We are only able to achieve about 63% accuracy this way, with 730 poisonous mushrooms classified as edible. We can do better by including more mushroom attributes, for example cap-color and gill-color:

X = mushrooms[['cap-shape','cap-surface','cap-color','gill-color']]
X_train, X_test, y_train, y_test = \
        train_test_split(X,y,train_size=0.5)
model.fit(X_train,y_train)
y_pred = model.predict(X_test)
print('accuracy score: ',accuracy_score(y_test,y_pred))

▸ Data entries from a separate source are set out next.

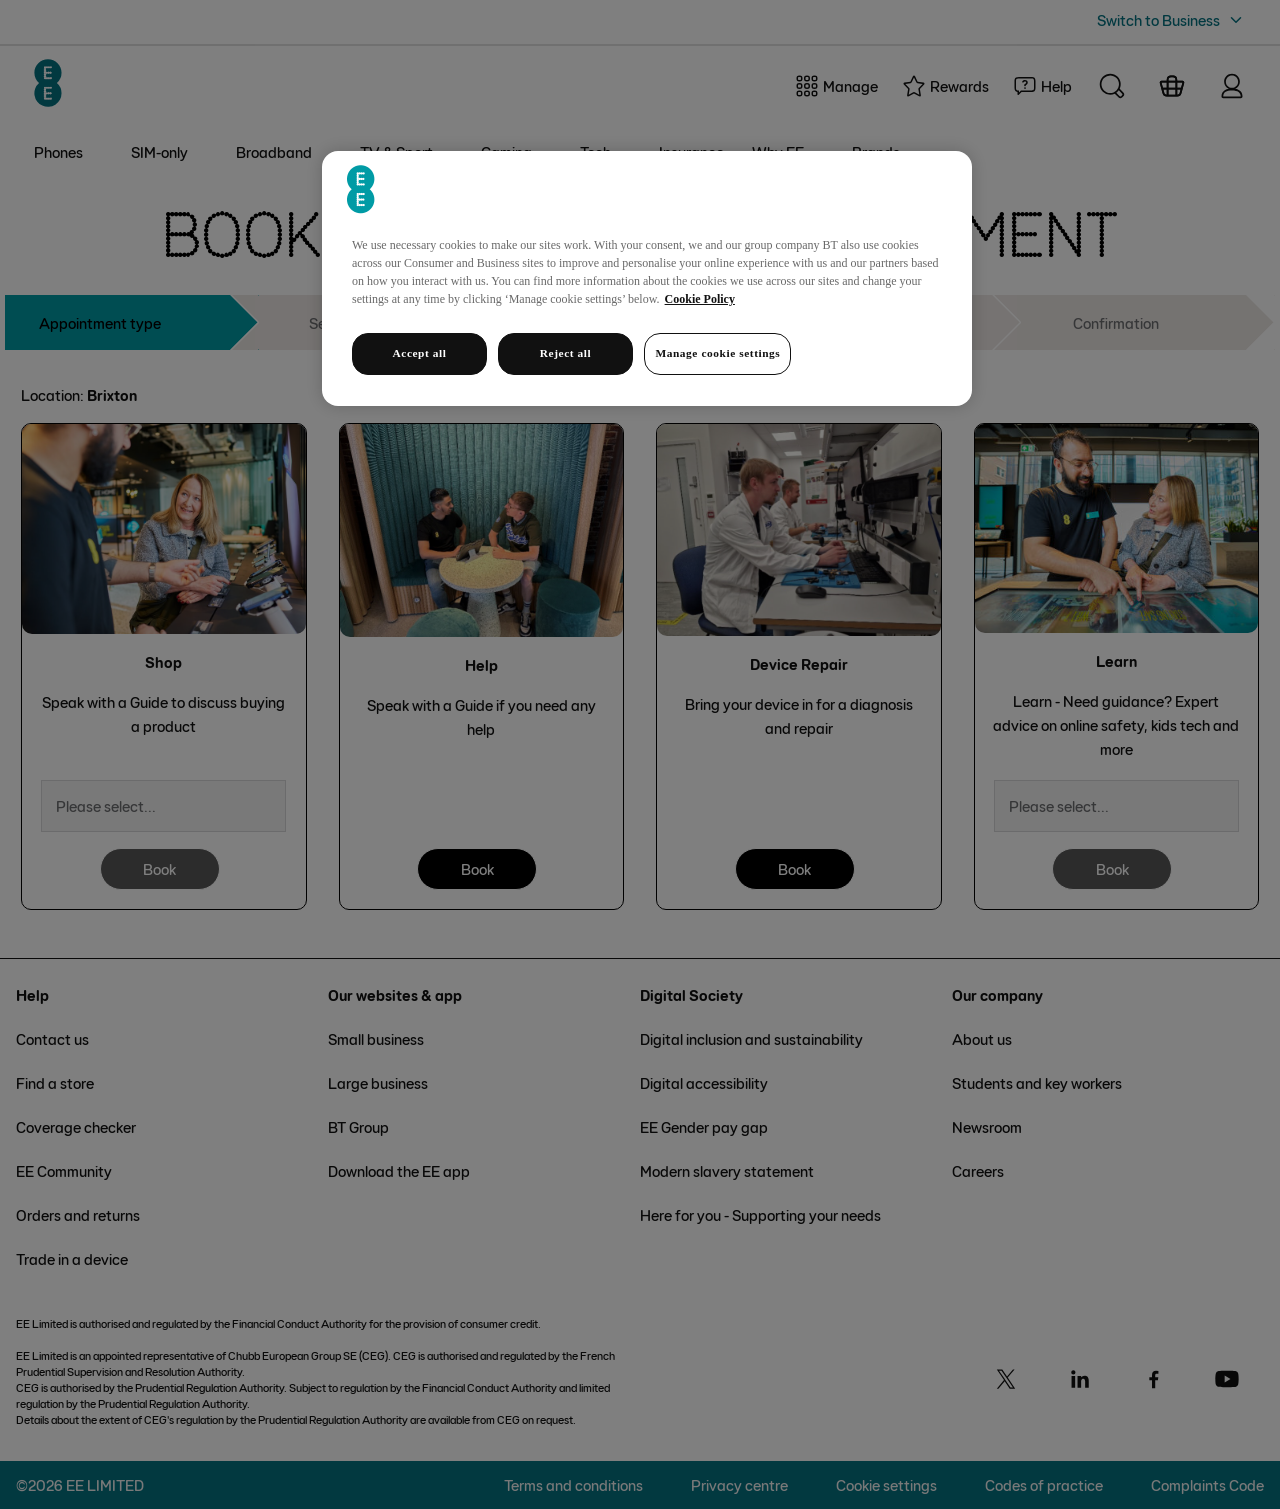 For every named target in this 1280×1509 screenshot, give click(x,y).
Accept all (419, 353)
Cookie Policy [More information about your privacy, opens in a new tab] (700, 299)
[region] (647, 278)
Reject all (565, 353)
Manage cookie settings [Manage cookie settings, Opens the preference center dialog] (717, 353) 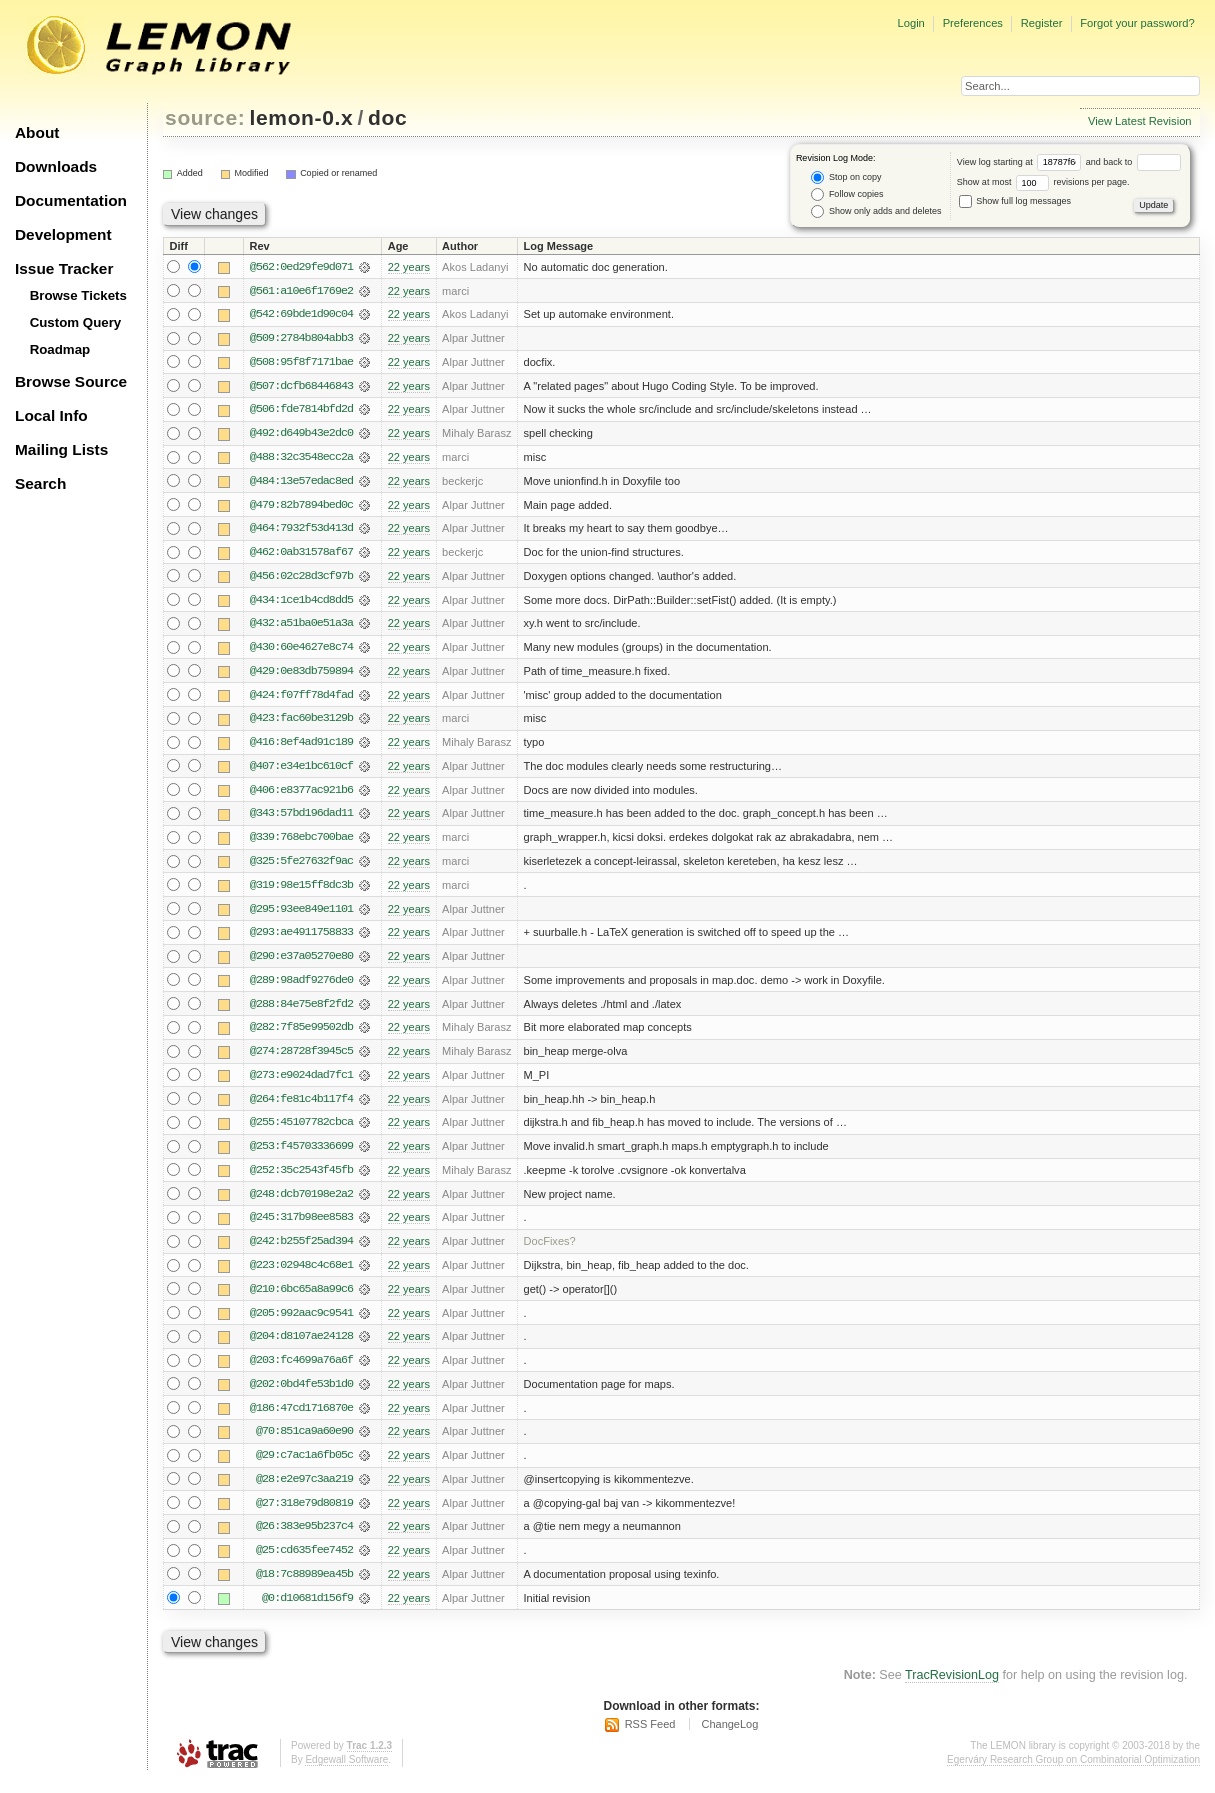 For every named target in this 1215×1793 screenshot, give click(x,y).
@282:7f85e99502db (301, 1035)
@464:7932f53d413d (301, 531)
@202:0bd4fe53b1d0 (301, 1395)
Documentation (71, 200)
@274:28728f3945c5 (301, 1059)
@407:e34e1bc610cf (301, 771)
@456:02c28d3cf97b (301, 579)
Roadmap (60, 349)
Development (63, 234)
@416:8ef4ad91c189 (301, 747)
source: (205, 117)
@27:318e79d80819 (304, 1515)
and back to (1133, 162)
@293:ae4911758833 (301, 939)
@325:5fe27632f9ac (301, 867)
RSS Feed (650, 1738)
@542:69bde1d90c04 (301, 315)
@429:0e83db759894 (301, 675)
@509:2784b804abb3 (301, 339)
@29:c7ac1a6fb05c (304, 1467)
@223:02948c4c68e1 (301, 1275)
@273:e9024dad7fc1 (301, 1083)
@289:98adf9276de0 (301, 987)
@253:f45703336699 (301, 1155)
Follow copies (847, 194)
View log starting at (1021, 162)
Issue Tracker (64, 268)
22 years (409, 267)
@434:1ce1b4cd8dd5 (301, 603)
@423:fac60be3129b (301, 723)
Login (910, 23)
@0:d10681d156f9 (307, 1611)
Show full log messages (1015, 201)
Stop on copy (846, 177)
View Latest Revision (1140, 121)
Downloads (56, 166)
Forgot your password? (1137, 23)
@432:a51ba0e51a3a (301, 627)
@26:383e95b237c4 (304, 1539)
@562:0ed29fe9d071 (301, 267)
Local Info (51, 415)
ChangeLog (729, 1738)
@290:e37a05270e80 (301, 963)
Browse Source (71, 381)
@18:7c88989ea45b (304, 1587)
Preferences (973, 23)
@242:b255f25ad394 (301, 1251)
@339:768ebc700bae (301, 843)
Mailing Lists (61, 449)
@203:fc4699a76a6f (301, 1371)
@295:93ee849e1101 (301, 915)
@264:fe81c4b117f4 (301, 1107)
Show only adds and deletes (876, 211)
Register (1042, 23)
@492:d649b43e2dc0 (301, 435)
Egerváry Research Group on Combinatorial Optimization (1073, 1772)
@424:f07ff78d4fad (301, 699)
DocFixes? (550, 1251)
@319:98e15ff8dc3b (301, 891)
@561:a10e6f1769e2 (301, 291)
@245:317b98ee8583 (301, 1227)
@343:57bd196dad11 (301, 819)
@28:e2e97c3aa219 (304, 1491)
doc (387, 117)
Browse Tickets (78, 295)
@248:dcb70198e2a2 (301, 1203)
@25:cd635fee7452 (304, 1563)
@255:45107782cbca (301, 1131)
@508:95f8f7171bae (301, 363)
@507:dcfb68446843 (301, 387)
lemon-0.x (302, 117)
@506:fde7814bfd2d (301, 411)
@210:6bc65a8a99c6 (301, 1299)
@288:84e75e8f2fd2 (301, 1011)
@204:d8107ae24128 (301, 1347)
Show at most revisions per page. (1043, 182)
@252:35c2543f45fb (301, 1179)
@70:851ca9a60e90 (304, 1443)
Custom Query (76, 322)
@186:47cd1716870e (301, 1419)
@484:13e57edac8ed (301, 483)
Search (40, 483)
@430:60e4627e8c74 (301, 651)
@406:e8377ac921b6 (301, 795)
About (37, 132)
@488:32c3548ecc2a (301, 459)
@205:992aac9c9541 (301, 1323)
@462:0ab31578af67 (301, 555)
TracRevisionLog (952, 1689)
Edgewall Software (346, 1772)
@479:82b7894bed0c (301, 507) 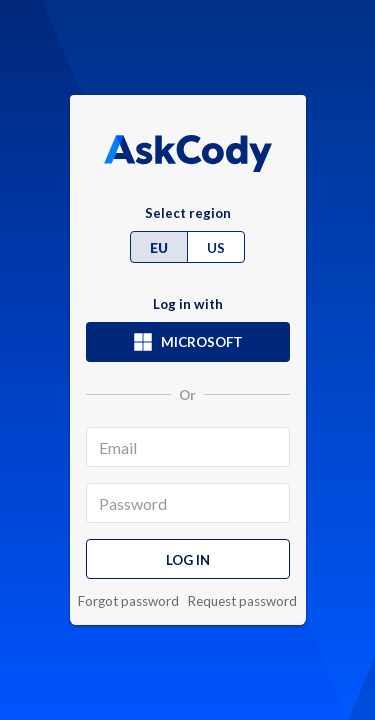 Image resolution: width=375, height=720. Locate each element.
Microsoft (188, 342)
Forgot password (128, 601)
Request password (242, 601)
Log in (188, 560)
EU (159, 248)
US (216, 248) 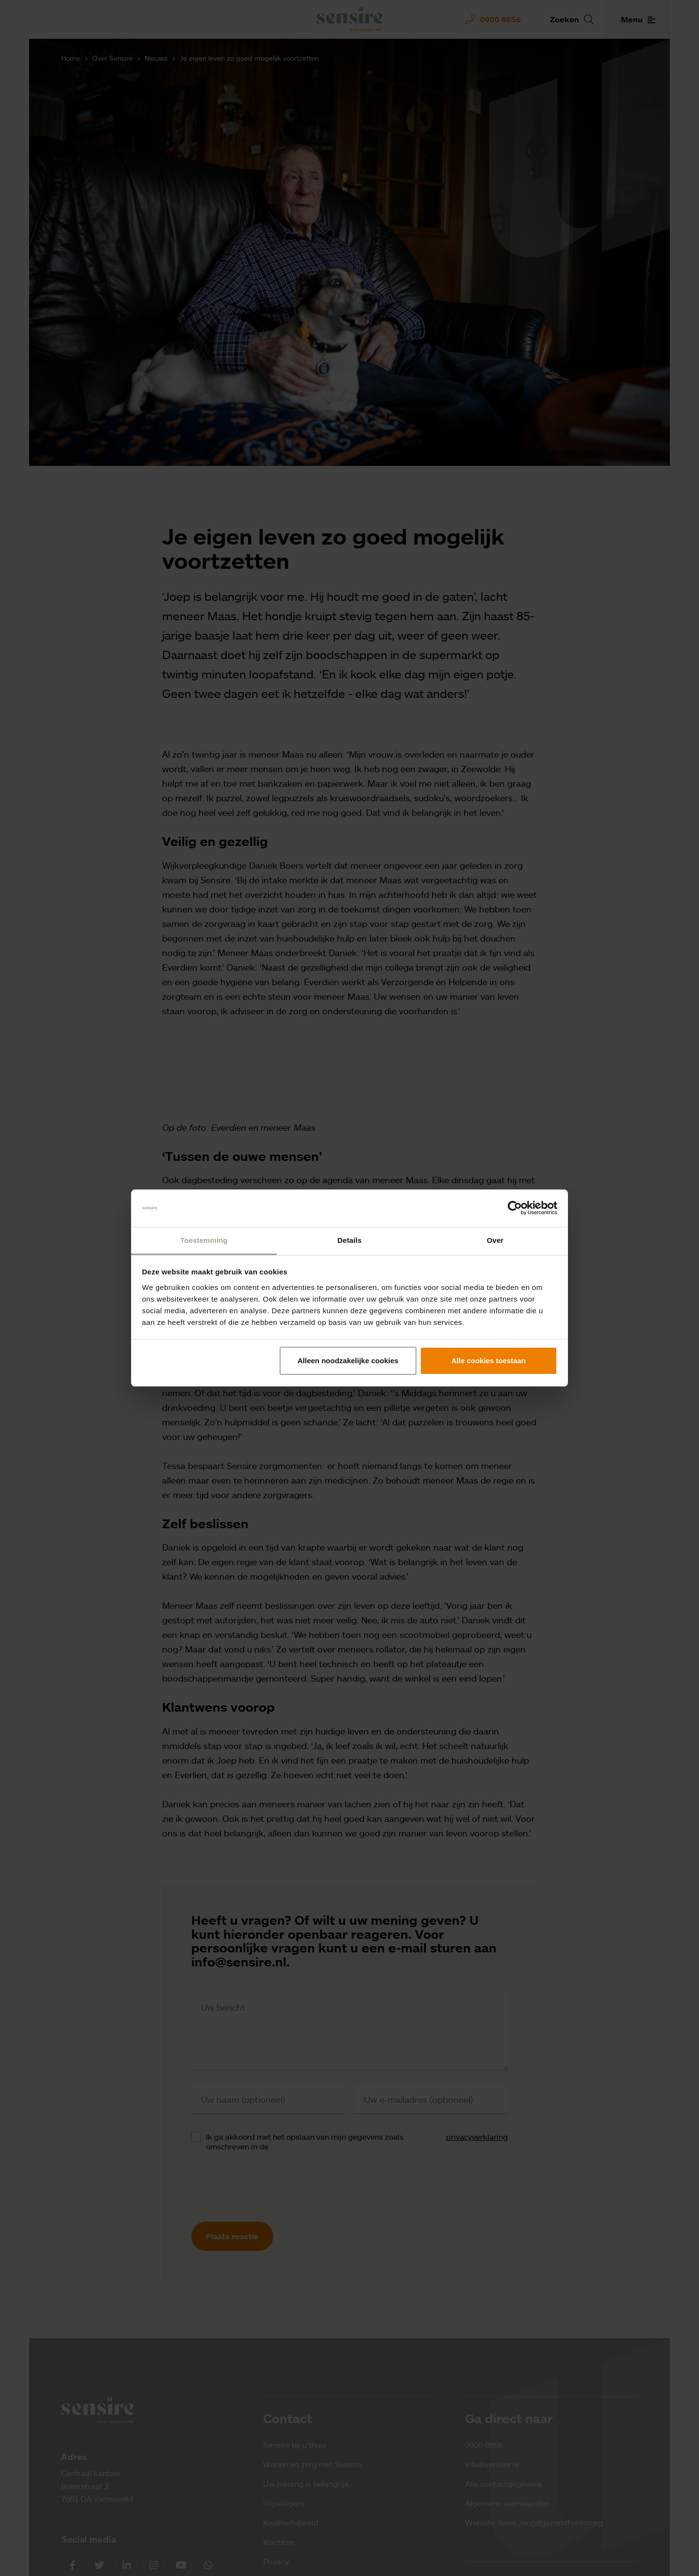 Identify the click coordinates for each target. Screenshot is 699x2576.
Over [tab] (495, 1240)
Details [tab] (349, 1240)
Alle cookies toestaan (488, 1360)
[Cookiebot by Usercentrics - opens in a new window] (514, 1208)
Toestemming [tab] (204, 1240)
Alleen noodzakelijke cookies (348, 1360) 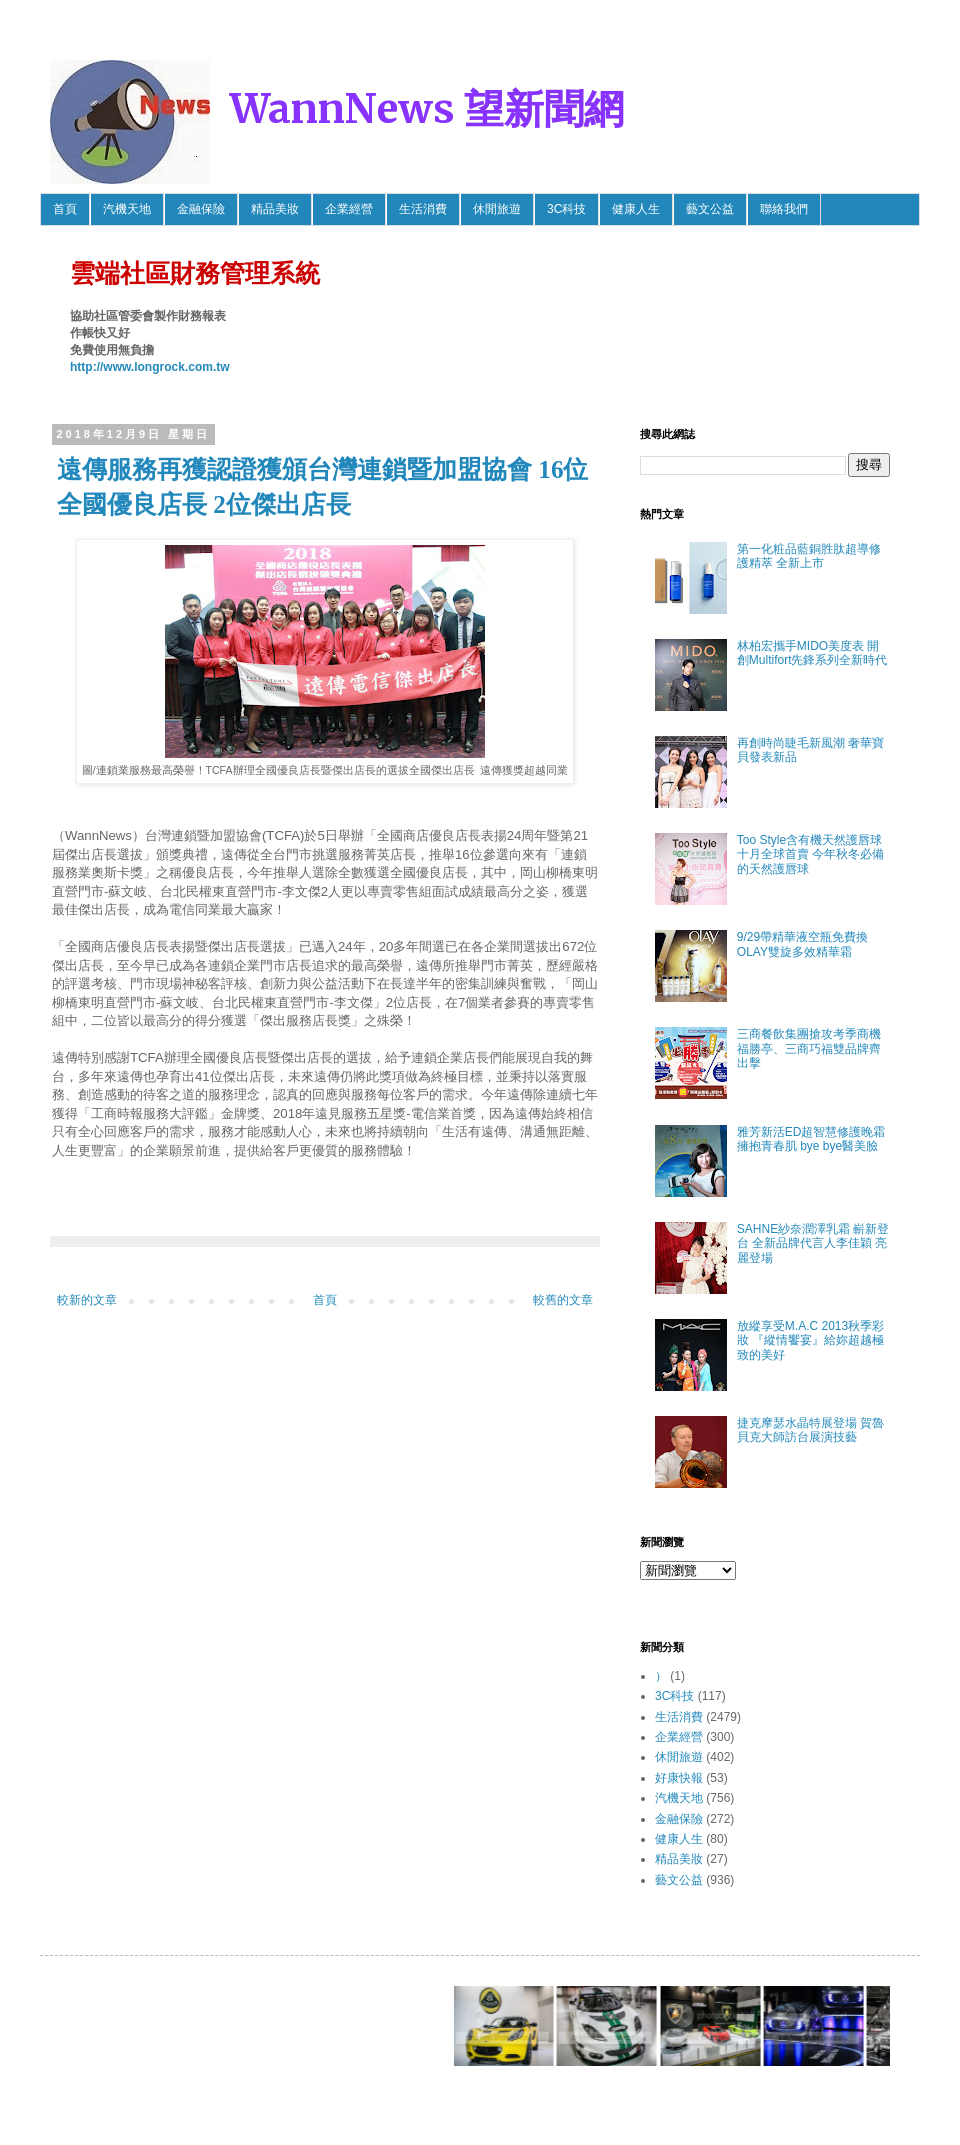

mat = confusion_matrix(y_test,y_pred)
sns.heatmap(mat.T, square=True,annot=True, \
            xticklabels=['edible','poisonous'], \
            yticklabels=['edible','poisonous'],cbar=False)
plt.xlabel('true label')
plt.ylabel('predicted label')
accuracy score:  0.8648449039881831
Text(109.44999999999997, 0.5, 'predicted label')

png

We've gone up to 86% accuracy and now misclassify 400 poisonous mushrooms as edible. If we keep adding attributes then the accuracy increases, but of course that also means we have more work to do in describing the mushroom we've found.